4.1. Age and Sex Distribution of the Patients of Cohorts
Table 8 represents the age and sex distribution for both
CohortT2DM&CVD and
CohortT2DM. It is observed that the number of elderly patients (≥60 years) is higher than others in both cohorts. It is well known that the risk of developing T2DM and CVD in elderly patients is very high [
58,
59]. In
Table 8, the number of female patients with both T2DM and CVD is higher than the number of female patients with only T2DM. On the other hand, the ratio of developing CVD in diabetic male patients is significantly lower. Regarding patients with T2DM, it has been shown that female patients have a higher risk of developing CVD than male patients [
60]. In addition, the age for the first group (
CohortT2DM&CVD) is higher than the second group (
CohortT2DM) for each age range. This is obvious, as we considered T2D leading to CVD for the first group; on the other hand, the second group considered only T2D. Thus, the selected two cohorts could be uniform to analyze in term of age and sex. Additionally, male patients have a higher prevalence than female patients for both cohorts. This is consistent with the data released by the Australian Institute of Health and Welfare (AIHW) [
53]. Thus, the research dataset is selected following the Australian government statistics.
4.2. Limitations of the Proposed Framework and Potential Future Works
This study has several limitations. The main limitation comes from the fact that the dataset used in this study uses real-world healthcare data.

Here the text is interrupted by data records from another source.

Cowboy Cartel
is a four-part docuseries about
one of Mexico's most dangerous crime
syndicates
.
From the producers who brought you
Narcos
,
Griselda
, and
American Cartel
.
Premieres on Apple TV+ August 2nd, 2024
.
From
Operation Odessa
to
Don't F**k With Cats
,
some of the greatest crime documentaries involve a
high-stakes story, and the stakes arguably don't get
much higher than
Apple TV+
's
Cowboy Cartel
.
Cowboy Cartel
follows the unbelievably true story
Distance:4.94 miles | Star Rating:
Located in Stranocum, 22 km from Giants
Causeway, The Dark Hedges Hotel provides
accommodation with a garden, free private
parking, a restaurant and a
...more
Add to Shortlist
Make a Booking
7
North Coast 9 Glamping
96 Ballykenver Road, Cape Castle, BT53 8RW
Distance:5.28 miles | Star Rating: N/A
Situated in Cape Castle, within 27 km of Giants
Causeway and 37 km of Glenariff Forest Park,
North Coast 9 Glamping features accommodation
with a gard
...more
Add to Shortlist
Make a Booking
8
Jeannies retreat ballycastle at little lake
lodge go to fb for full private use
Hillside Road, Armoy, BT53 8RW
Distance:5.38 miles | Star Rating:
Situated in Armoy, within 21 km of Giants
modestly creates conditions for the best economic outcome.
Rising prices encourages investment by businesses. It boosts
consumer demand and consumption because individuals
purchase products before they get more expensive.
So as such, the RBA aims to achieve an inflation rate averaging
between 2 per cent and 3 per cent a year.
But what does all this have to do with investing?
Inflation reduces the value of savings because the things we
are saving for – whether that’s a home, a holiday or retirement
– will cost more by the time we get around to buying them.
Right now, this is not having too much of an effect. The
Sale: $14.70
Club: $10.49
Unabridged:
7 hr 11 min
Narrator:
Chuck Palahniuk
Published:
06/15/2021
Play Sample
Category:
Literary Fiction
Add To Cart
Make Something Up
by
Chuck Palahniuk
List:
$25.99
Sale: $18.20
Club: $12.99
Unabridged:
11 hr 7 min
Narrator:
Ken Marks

The quality of coding of these datasets is the main constraint because of the different coding criteria across different hospitals. The changing trend of policy is a cause of changes in the coding system. In addition, the expertise of clinical coders, funding and time constraints can affect the quality of coding. The data used in this study come from the hospital admissions and discharge summaries; thus, they do not include the GP (general practitioners) records and subsequent diagnoses. This may underestimate the comorbidity conditions of the patients. Additionally, the dataset collected from a private health insurer does not contain the information about the patients when they are admitted to a public hospital as public patients. However, most of these limitations are common for most administrative datasets. Another limitation of this study is that it does not include ischemic heart disease, acute myocardial infarction and stroke as a CVD since this study used the cardiovascular diseases mentioned in the Elixhauser comorbidity index. Also, this study cannot draw the time span between first and last hospitalization, as the selection criteria for cohorts limits the amount of data. Thus, the study considers the patients of cohorts with at least one hospitalization. Nevertheless, despite these limitations, the proposed framework could be useful for healthcare providers to obtain a better understanding of the progression of CVD in patients with T2DM.

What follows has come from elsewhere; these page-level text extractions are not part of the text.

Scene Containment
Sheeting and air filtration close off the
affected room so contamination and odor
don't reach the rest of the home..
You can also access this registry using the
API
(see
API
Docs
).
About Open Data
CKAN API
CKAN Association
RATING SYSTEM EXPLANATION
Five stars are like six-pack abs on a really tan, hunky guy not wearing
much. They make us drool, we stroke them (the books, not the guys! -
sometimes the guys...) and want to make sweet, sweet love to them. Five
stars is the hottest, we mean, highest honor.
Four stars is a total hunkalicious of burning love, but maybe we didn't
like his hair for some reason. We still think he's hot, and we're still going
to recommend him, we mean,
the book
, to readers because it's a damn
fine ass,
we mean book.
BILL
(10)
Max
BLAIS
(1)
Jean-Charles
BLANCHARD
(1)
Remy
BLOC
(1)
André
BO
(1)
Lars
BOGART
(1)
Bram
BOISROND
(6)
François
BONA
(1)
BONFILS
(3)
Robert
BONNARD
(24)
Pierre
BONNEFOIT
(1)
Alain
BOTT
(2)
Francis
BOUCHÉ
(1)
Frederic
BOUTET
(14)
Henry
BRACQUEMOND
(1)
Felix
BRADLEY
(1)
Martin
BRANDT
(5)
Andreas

As future work, the features extracted from the final disease network of chronic disease comorbidities can be utilized to develop a predictive model for future chronic disease. This can be implemented by comparing the final disease network with the individual disease network of a test patient. If the features of the test patient’s network match significantly with the features of the final disease network, the patient might be progressing on that chronic disease pathway.